The Telegraph
Tuesday , March 11 , 2014
CIMA Gallary


Holi is upon us and winter is beginning to make way for spring. The best time of the year will be spent in having to listen to wild promises and rhetorical speeches from a range of rostrums because those seeking a berth in Parliament will be fighting to win their seats. India will be compelled to listen to and see the charade unfold, as men and women jockey for positions of power without fresh ideas about the structure of our democracy, its faultlines, and what needs to be done to address crucial questions. For instance, how does one align Indian democracy with its inherent cultural ethos? How does one ensure that an alien, awkward system, one that was superimposed on a complex and layered polity, works in a transparent manner?

The ‘alternative’ — the Aam Aadmi Party — has already shown that it is similar to the other political parties, indulging in the same predictable practices. As with the other parties, the AAP’s financial needs too are being met by corporate bodies. Its leaders are as susceptible to the perks of power. Everyone in the political arena speaks of the need to abolish corruption. The AAP has promised to deliver a corruption-free India. What is the definition of corruption? Is not the acceptance of freebies an instance of corruption? Is it not corrupt to live off the doles offered by businessmen? Is this not an example of ‘sponsored politics’? Are these the kind of values that should be inculcated in the young generation? The natak, the collective entertainment that is being played out, shames us all.

Deep rot

The rot in centralized politics had set in earlier. The deviation from established norms that should have been protected by the rulers of a federal democratic polity had begun after 1971. The fact that not a single political dispensation undid these irregularities speaks volumes about India’s ruling class that has broken the tryst and betrayed India. A rapid decline in political commitment and morality led to the transformation of this energetic country into a banana republic.

India could have led from the front, embraced its immediate neighbour and the region, and implemented modern processes to extricate its people from the depths of poverty of mind, body and spirit. Instead, human failings such as succumbing to personal greed and the need for aggrandizement overwhelmed the political and administrative classes that fed off those who generated the nation’s wealth.
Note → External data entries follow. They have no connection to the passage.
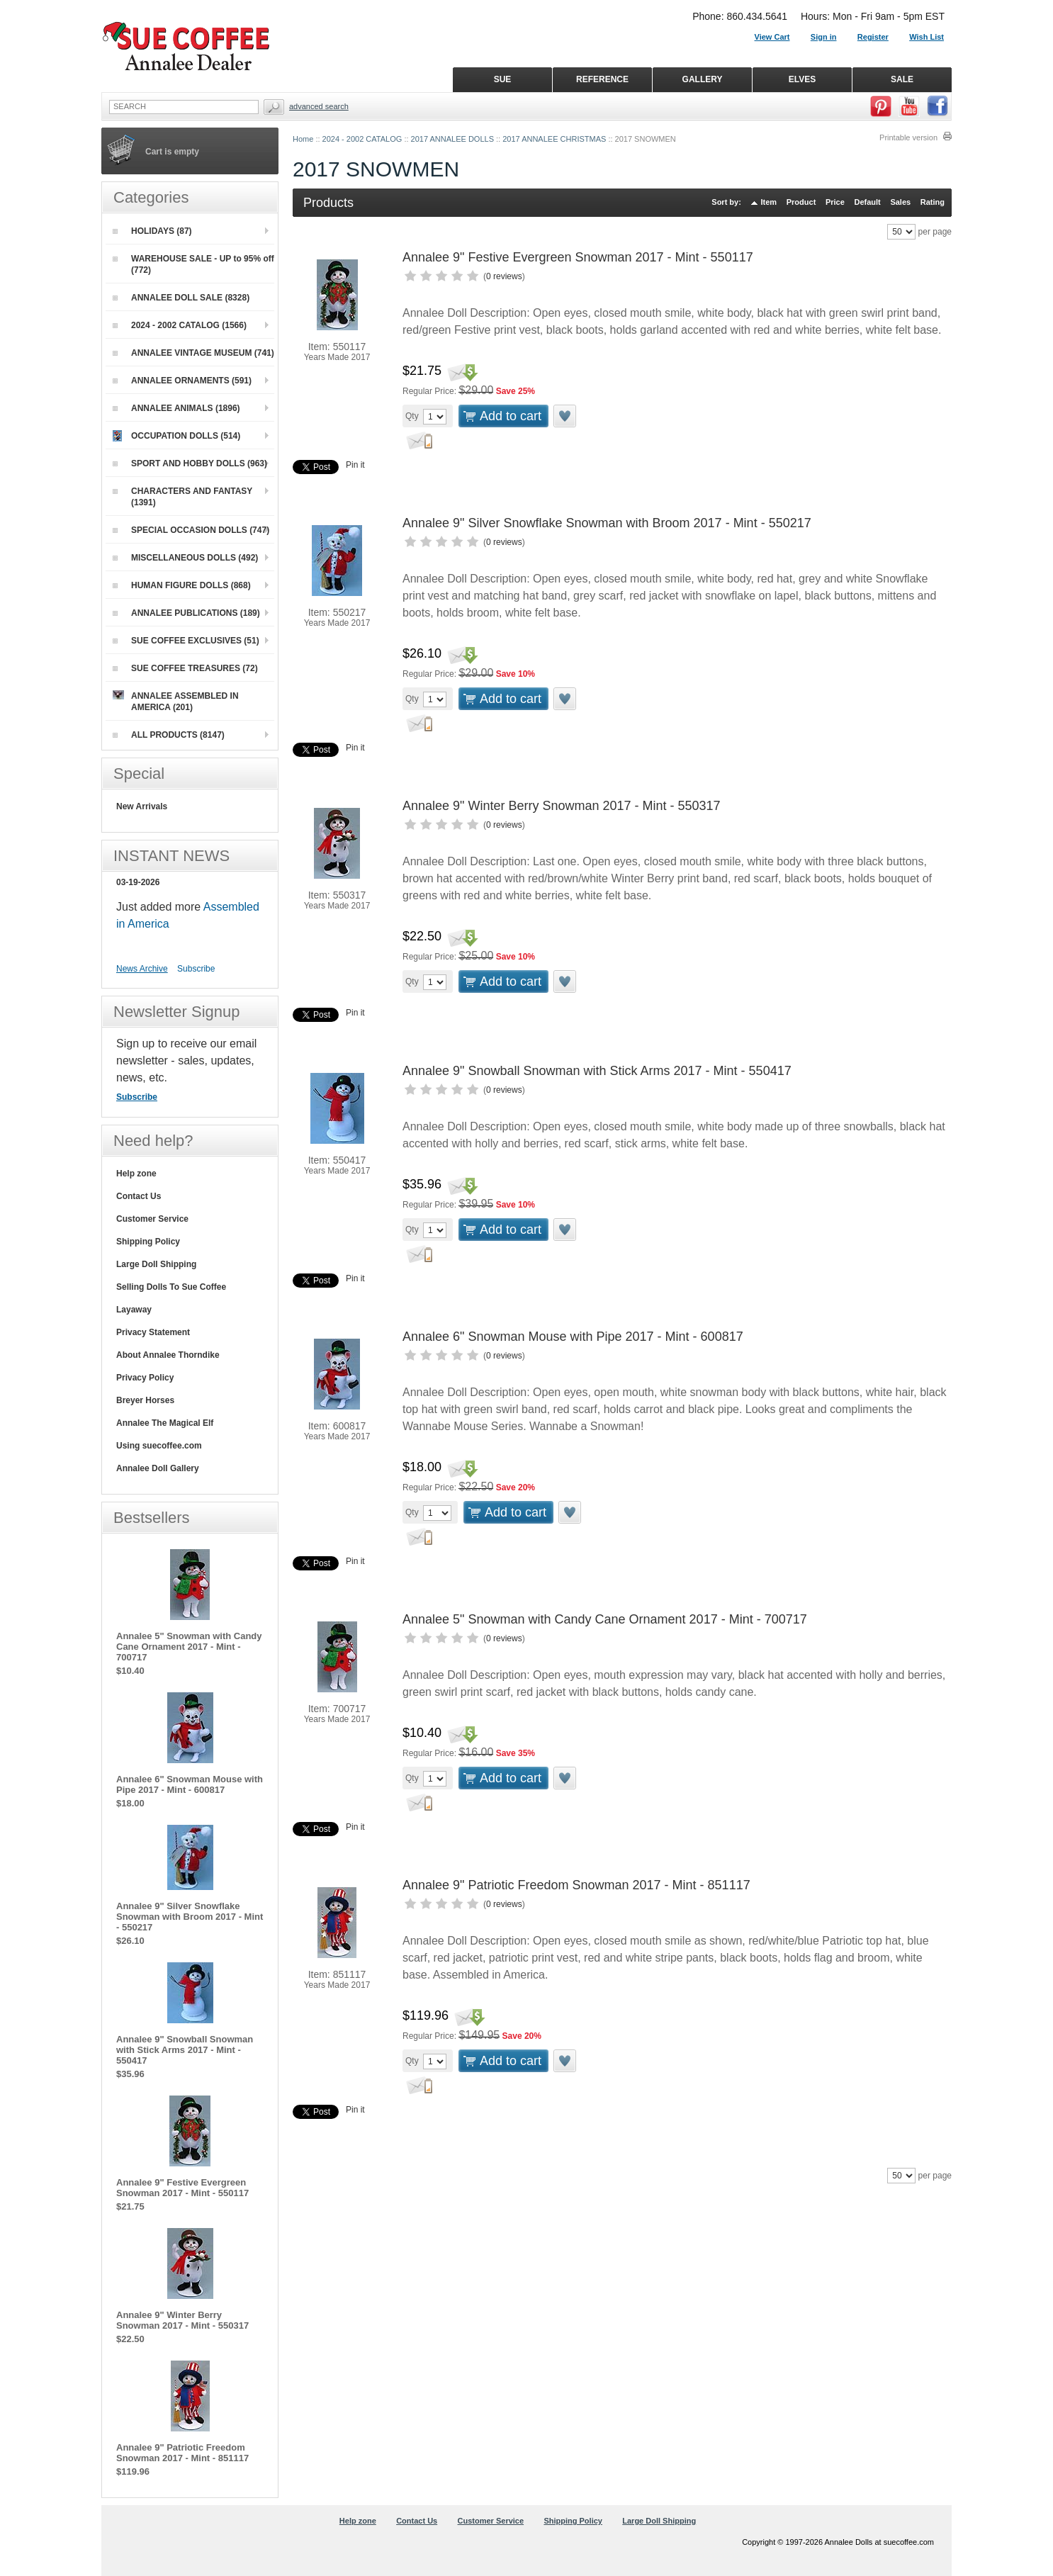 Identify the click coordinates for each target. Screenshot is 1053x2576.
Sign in (824, 37)
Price (835, 202)
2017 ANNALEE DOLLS (452, 139)
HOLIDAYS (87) (152, 231)
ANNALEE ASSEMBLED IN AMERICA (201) (176, 701)
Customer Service (152, 1219)
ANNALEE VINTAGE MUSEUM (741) (193, 353)
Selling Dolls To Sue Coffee (171, 1287)
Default (867, 202)
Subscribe (196, 969)
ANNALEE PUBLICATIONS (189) (186, 613)
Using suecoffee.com (159, 1446)
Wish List (926, 37)
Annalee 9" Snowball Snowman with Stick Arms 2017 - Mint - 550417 (597, 1071)
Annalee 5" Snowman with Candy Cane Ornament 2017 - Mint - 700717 (604, 1619)
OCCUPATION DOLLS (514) (176, 435)
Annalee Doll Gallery (157, 1468)
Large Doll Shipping (156, 1264)
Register (873, 37)
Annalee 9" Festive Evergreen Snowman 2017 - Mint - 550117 (577, 257)
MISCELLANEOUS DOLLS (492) (185, 558)
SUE (503, 79)
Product (801, 202)
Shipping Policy (148, 1242)
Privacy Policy (145, 1378)
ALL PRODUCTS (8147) (169, 735)
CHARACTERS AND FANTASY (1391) (182, 496)
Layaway (134, 1310)
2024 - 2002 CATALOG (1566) (180, 325)
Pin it (355, 465)
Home (303, 139)
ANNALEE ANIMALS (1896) (176, 408)
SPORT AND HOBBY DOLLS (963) (190, 463)
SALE (902, 79)
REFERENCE (602, 79)
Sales (900, 202)
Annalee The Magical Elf (164, 1423)
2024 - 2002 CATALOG (362, 139)
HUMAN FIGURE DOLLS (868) (182, 585)
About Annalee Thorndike (168, 1355)
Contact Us (138, 1196)
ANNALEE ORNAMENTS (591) (182, 381)
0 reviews (504, 276)
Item (769, 202)
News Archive (142, 969)
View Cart (772, 37)
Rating (932, 202)
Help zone (136, 1174)
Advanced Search (319, 106)
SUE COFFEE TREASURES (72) (185, 668)
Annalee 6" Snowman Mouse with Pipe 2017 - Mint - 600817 (572, 1336)
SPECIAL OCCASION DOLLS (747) (191, 530)
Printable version (908, 137)
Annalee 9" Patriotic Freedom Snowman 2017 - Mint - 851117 (576, 1885)
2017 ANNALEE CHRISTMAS (554, 139)
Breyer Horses (145, 1400)
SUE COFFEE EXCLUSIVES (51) (186, 641)
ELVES (802, 79)
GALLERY (702, 79)
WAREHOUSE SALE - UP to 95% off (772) (193, 264)
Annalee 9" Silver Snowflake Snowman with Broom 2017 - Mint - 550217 (606, 523)
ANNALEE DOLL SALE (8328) (181, 298)
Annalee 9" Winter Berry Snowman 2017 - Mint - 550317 (561, 806)
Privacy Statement (153, 1332)
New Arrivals (141, 806) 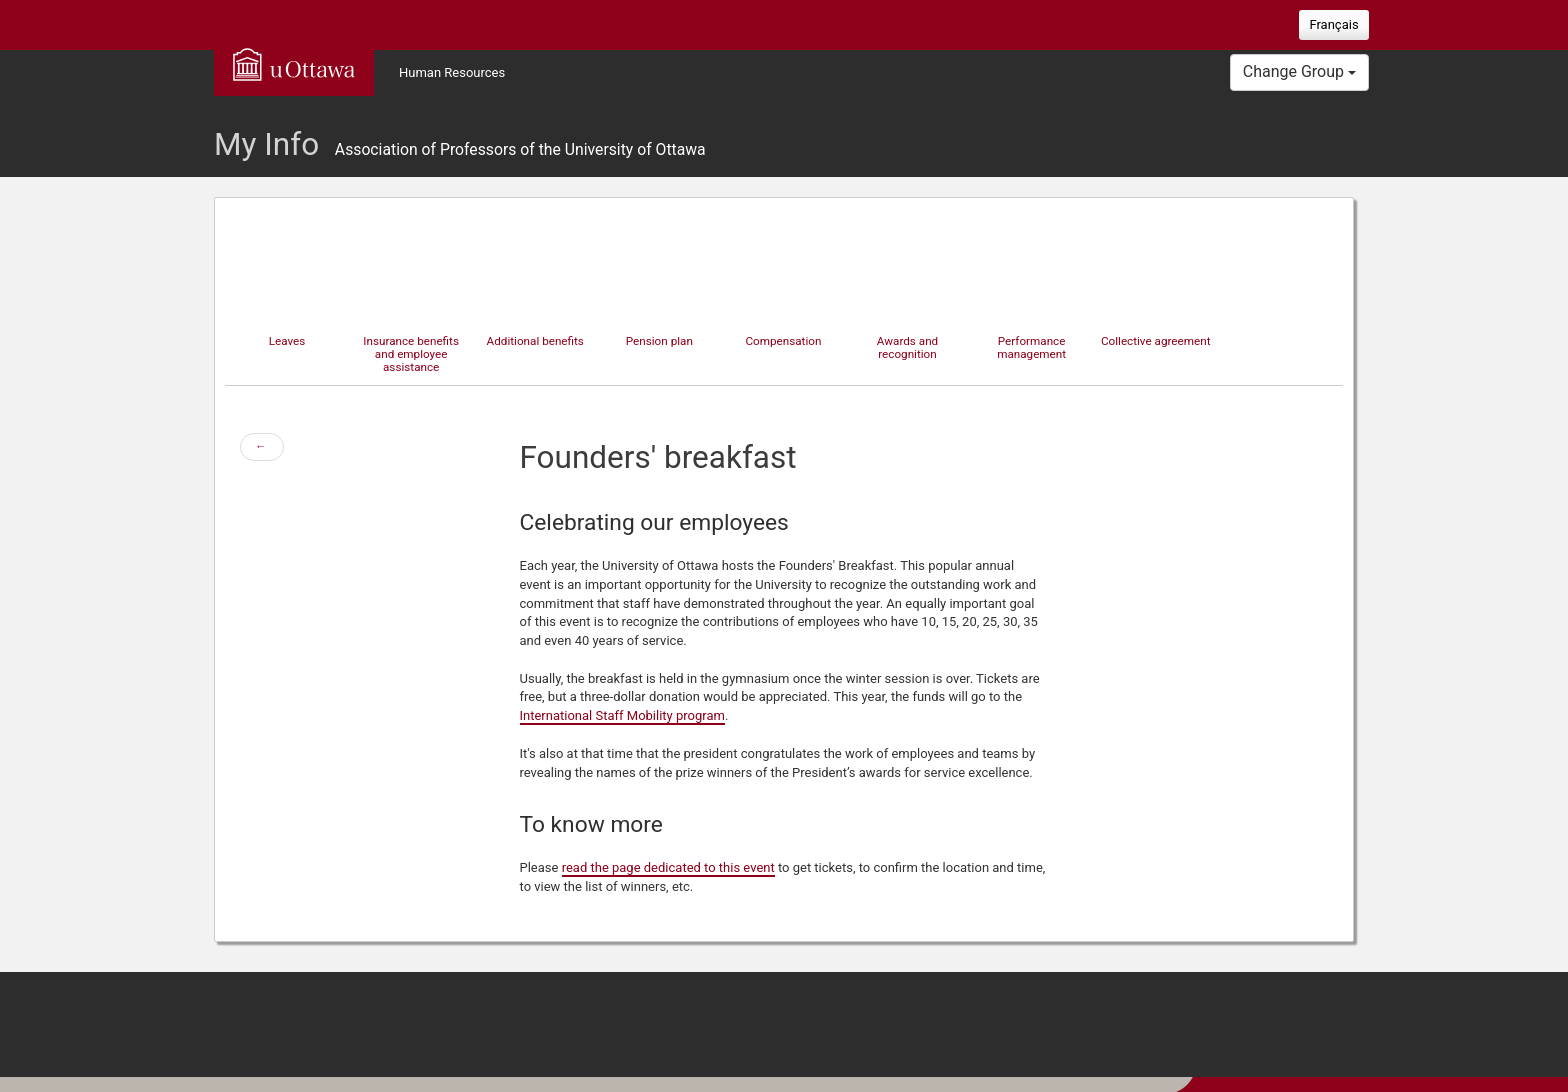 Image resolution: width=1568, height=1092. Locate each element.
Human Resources (452, 72)
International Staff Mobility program (622, 715)
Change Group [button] (1299, 71)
India was conceived as a federal democratic republic. Devolution of power to the states was the mandate. States should have been competing with one another six decades down the road. Delhi should have completed that exercise and held responsibilities concerning foreign affairs, defence, the economy and the environment. States should have been partners on their own terms, respected and competed with one another, generated wealth and growth, helping India become a formidable economic tiger.

It is easier to arbitrarily dictate from the top, centralize governance as much as possible and deliver short-term results. However, history has shown that dictatorial operations nurture sycophancy and corruption, destroy the base, and alienate the people in a multidimensional and pluralist society. To put in place a federal and democratic process is a tough task that requires intellectual agility, commitment to diversity in the broadest sense of the term, an ability to understand what is unfamiliar in order to become inclusive, inherent honesty of purpose to build faith and trust, and, finally, transparent governance for the sake of the people. These basic tenets of democracy have not been followed in India.